Opting out of standardized testing is a parent’s choice and right, despite administrators’ push back. Pre-COVID-19, some schools tried to force children to sit and stare for hours while their classmates took the exam. Now that testing has gone virtual, some parents had to give up their right to opt out when they signed up for online schooling. They can make you log on to the testing platform, but no one can force your child to answer the questions.
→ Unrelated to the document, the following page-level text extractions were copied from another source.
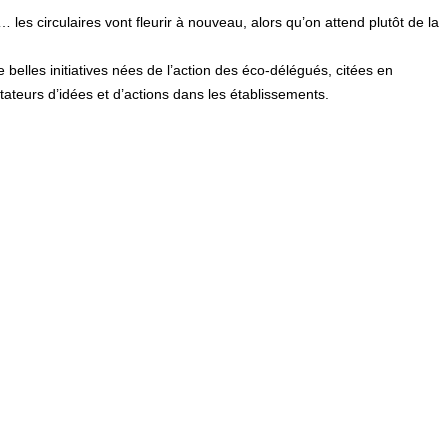
les circulaires vont fleurir à nouveau, alors qu’on attend plutôt de la
belles initiatives nées de l’action des éco-délégués, citées en
ateurs d’idées et d’actions dans les établissements.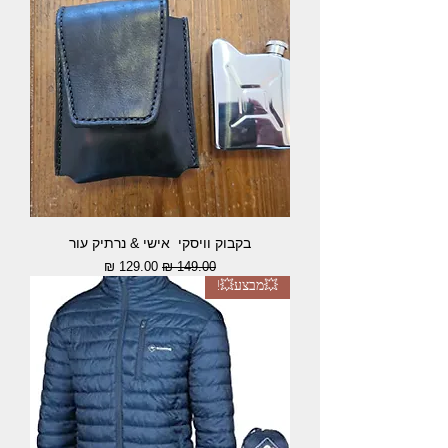
בקבוק וויסקי אישי & נרתיק עור
מחיר רגיל
מחיר מבצע
💥מבצע💥!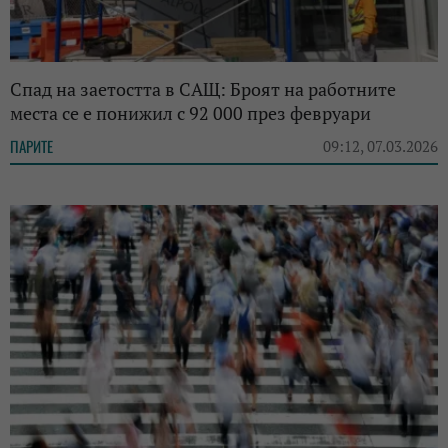
Спад на заетостта в САЩ: Броят на работните
места се е понижил с 92 000 през февруари
ПАРИТЕ
09:12, 07.03.2026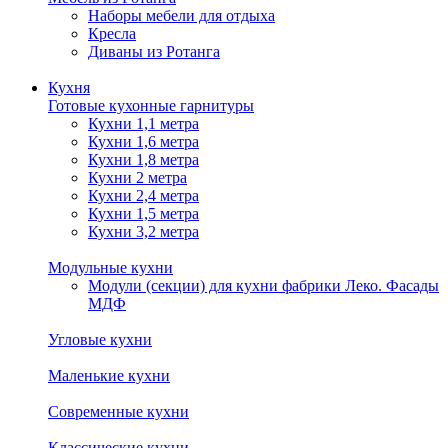
Наборы мебели для отдыха
Кресла
Диваны из Ротанга
Кухня
Готовые кухонные гарнитуры
Кухни 1,1 метра
Кухни 1,6 метра
Кухни 1,8 метра
Кухни 2 метра
Кухни 2,4 метра
Кухни 1,5 метра
Кухни 3,2 метра
Модульные кухни
Модули (секции) для кухни фабрики Леко. Фасады
МДФ
Угловые кухни
Маленькие кухни
Современные кухни
Классические кухни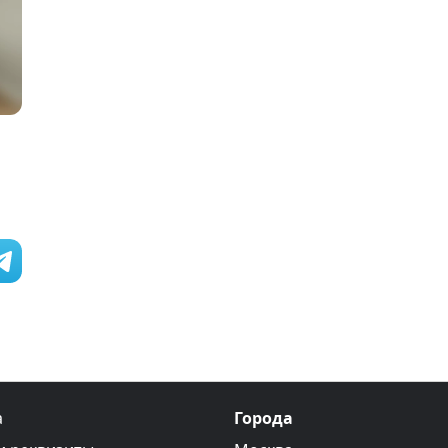
а
Города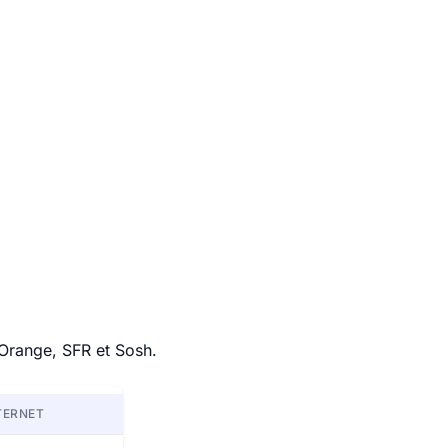
 Orange, SFR et Sosh.
TERNET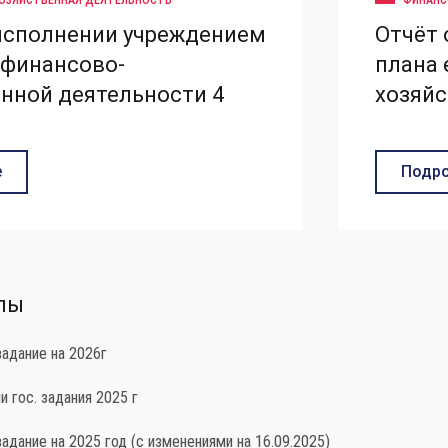
ОЗЯЙСТВЕННАЯ ДЕЯТЕЛЬНОСТЬ
ФИНАНС
 исполнении учреждением
Отчёт 
 финансово-
плана 
нной деятельности 4
хозяйс
е
Подро
лы
адание на 2026г
 гос. задания 2025 г
дание на 2025 год (с изменениями на 16.09.2025)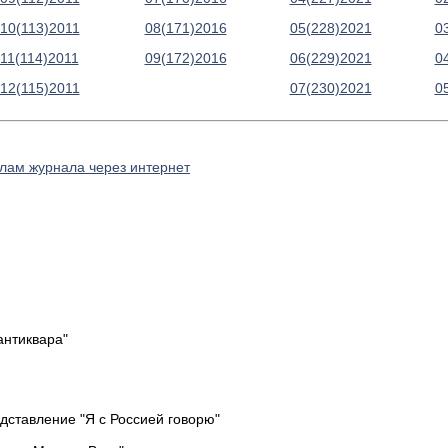
10(113)2011
08(171)2016
05(228)2021
0
11(114)2011
09(172)2016
06(229)2021
0
12(115)2011
07(230)2021
0
алам журнала через интернет
антиквара"
дставление "Я с Россией говорю"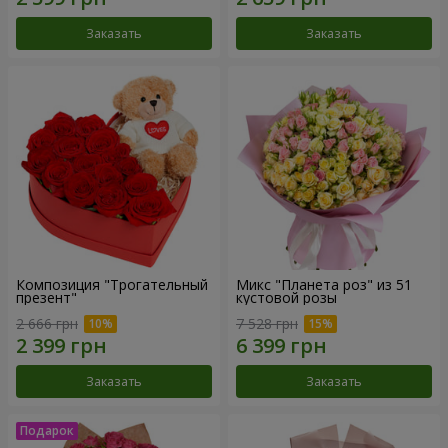
Заказать
Заказать
Композиция "Трогательный
Микс "Планета роз" из 51
презент"
кустовой розы
2 666 грн
7 528 грн
Заказать
Заказать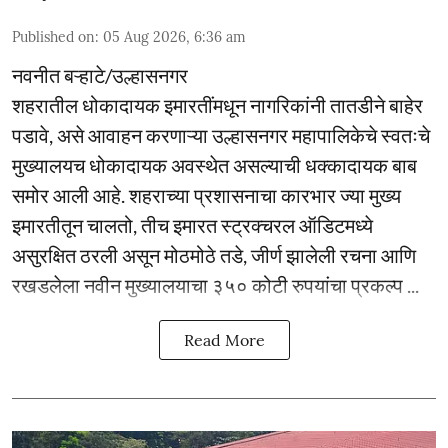
Published on
:
05 Aug 2026, 6:36 am
नवनीत बऱ्हाटे/उल्हासनगर
शहरातील धोकादायक इमारतींमधून नागरिकांनी तातडीने बाहेर
पडावे, असे आवाहन करणाऱ्या उल्हासनगर महापालिकेचे स्वतःचे
मुख्यालयच धोकादायक अवस्थेत असल्याची धक्कादायक बाब
समोर आली आहे. शहराच्या प्रशासनाचा कारभार ज्या मुख्य
इमारतीतून चालतो, तीच इमारत स्ट्रक्चरल ऑडिटमध्ये
असुरक्षित ठरली असून मोठमोठे तडे, जीर्ण झालेली रचना आणि
रखडलेला नवीन मुख्यालयाचा ३५० कोटी रुपयांचा प्रकल्प ...
Read More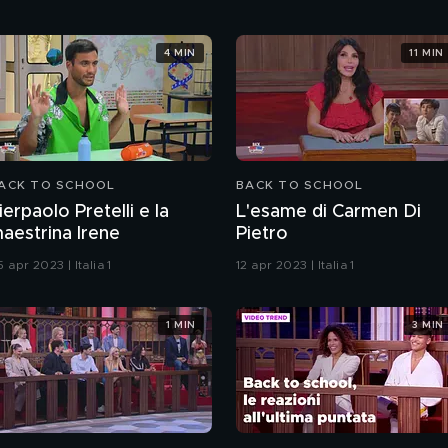
4 MIN
11 MIN
ACK TO SCHOOL
BACK TO SCHOOL
ierpaolo Pretelli e la
L'esame di Carmen Di
aestrina Irene
Pietro
 apr 2023 | Italia 1
12 apr 2023 | Italia 1
1 MIN
3 MIN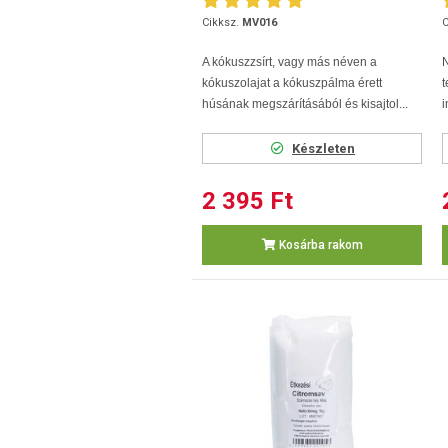
Cikksz.
MV016
C
A kókuszzsírt, vagy más néven a
kókuszolajat a kókuszpálma érett
húsának megszárításából és kisajtol...
i
Készleten
2 395 Ft
Kosárba rakom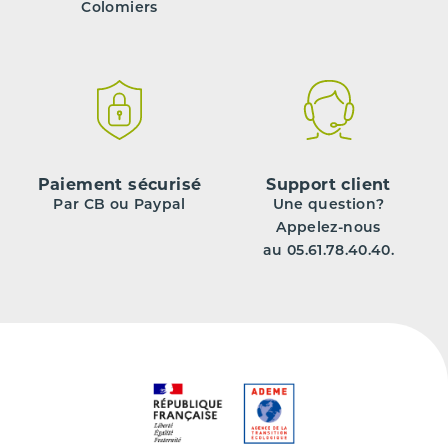
Colomiers
Paiement sécurisé
Support client
Par CB ou Paypal
Une question?
Appelez-nous
au 05.61.78.40.40.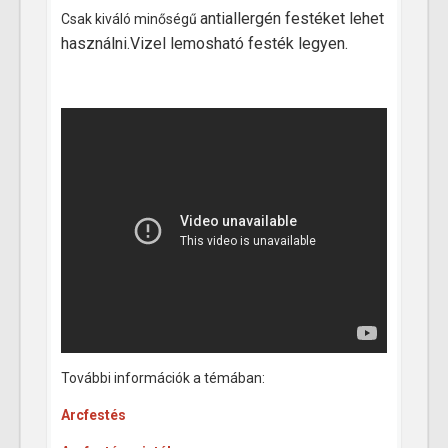
antiallergén festéket lehet
Csak kiváló minőségű
használni.Vizel lemosható festék legyen.
További információk a témában:
Arcfestés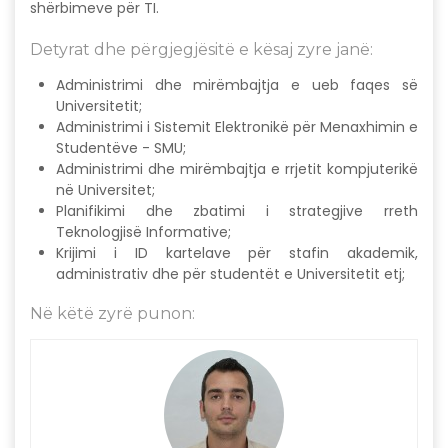
shërbimeve për TI.
Detyrat dhe përgjegjësitë e kësaj zyre janë:
Administrimi dhe mirëmbajtja e ueb faqes së
Universitetit;
Administrimi i Sistemit Elektronikë për Menaxhimin e
Studentëve - SMU;
Administrimi dhe mirëmbajtja e rrjetit kompjuterikë
në Universitet;
Planifikimi dhe zbatimi i strategjive rreth
Teknologjisë Informative;
Krijimi i ID kartelave për stafin akademik,
administrativ dhe për studentët e Universitetit etj;
Në këtë zyrë punon: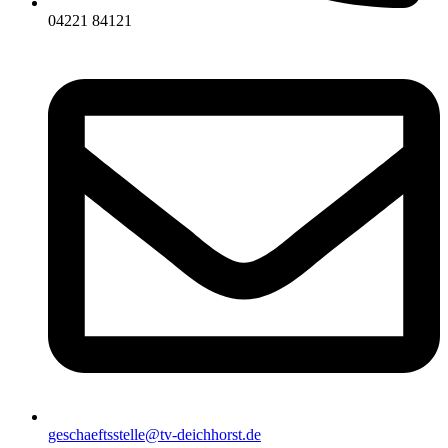
04221 84121
geschaeftsstelle@tv-deichhorst.de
I am not alone in my calls for widespread opt out. On Thursday, Feb. 25, the recently resigned Chancellor of New York City Schools, Richard Carranza, called for parents to refuse the tests. NYC Opt Out and IntegrateNYC hosted a town hall to strategize opting out of spring testing.
Opting out this year and every year will not hurt schools, but it will hurt the testing corporations, desperate to prove that these assessments can survive in virtual schooling and protect their bottom line. Two years in a row without standardized testing would clear the way to finally dismantle this racist practice. The time has come to banish this obsolete relic of a painful past.
For more information on the movement, visit unitedoptoutnational.org.
Full Text of My Question:
Good afternoon. My name is Denisha Jones, and I am the director of the Art of Teaching Program at Sarah Lawrence College in New York. I’m also representing the Network for Public Education Action, Defending the Early Years, the Badass Teachers Association, and the National Black Lives Matter at School Week of Action Steering Committee.
Teaching has changed drastically over the last 10–20 years. Instead of being allowed to use their expertise to develop engaging curriculum that is culturally responsive, teachers are often forced to use a scripted curriculum that rushes children through without giving them enough time to really understand the material. Many teachers feel more like a test prep tutor than a [teacher] of children and they’re concerned that both teachers and students are heavily evaluated by standardized testing. Beginning in kindergarten, young children are losing time for play and discovery and instead forced into developmentally inappropriate academic instruction in an effort to get them prepared for tests. Although formal testing does not begin until 3rd grade, younger students are often bombarded with practice tests that narrow the curriculum and often leave them hating school.
Given that standardized testing is rooted in a history of racism and eugenics, if you are elected president, will you commit to ending the use of standardized testing in public schools?